▶ How to complete this task:
Transcribe the listing below only from the line with "Krakowie. Jedna linia znika, druga" up to and including the line with "Linia 272 zmieni trasę. Zamknięta".

▶ Data listing:

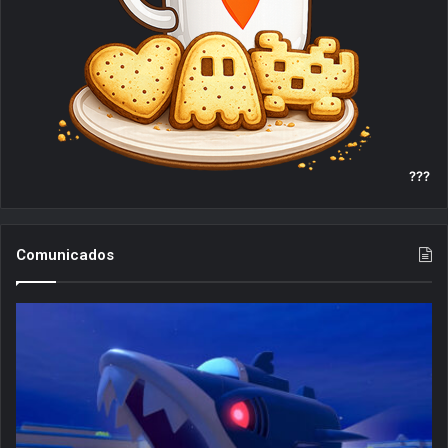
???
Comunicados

...

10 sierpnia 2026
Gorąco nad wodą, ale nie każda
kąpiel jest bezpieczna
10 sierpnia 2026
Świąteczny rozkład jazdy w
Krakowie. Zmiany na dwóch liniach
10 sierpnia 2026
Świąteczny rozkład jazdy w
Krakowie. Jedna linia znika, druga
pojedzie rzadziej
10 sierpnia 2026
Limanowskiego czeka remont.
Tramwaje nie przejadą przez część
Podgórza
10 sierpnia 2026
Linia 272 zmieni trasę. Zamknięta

---

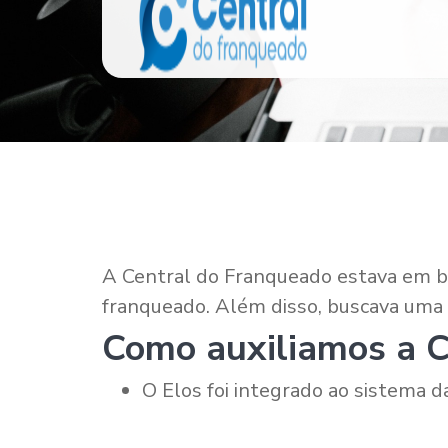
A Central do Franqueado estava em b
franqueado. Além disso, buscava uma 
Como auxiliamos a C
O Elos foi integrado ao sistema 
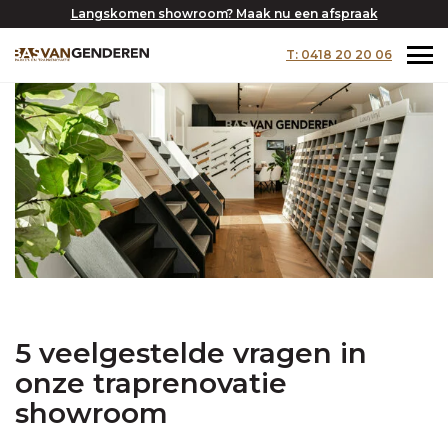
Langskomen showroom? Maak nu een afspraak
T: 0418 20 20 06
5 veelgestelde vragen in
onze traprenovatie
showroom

▶ Answer section:
Krakowie. Jedna linia znika, druga
pojedzie rzadziej
10 sierpnia 2026
Limanowskiego czeka remont.
Tramwaje nie przejadą przez część
Podgórza
10 sierpnia 2026
Linia 272 zmieni trasę. Zamknięta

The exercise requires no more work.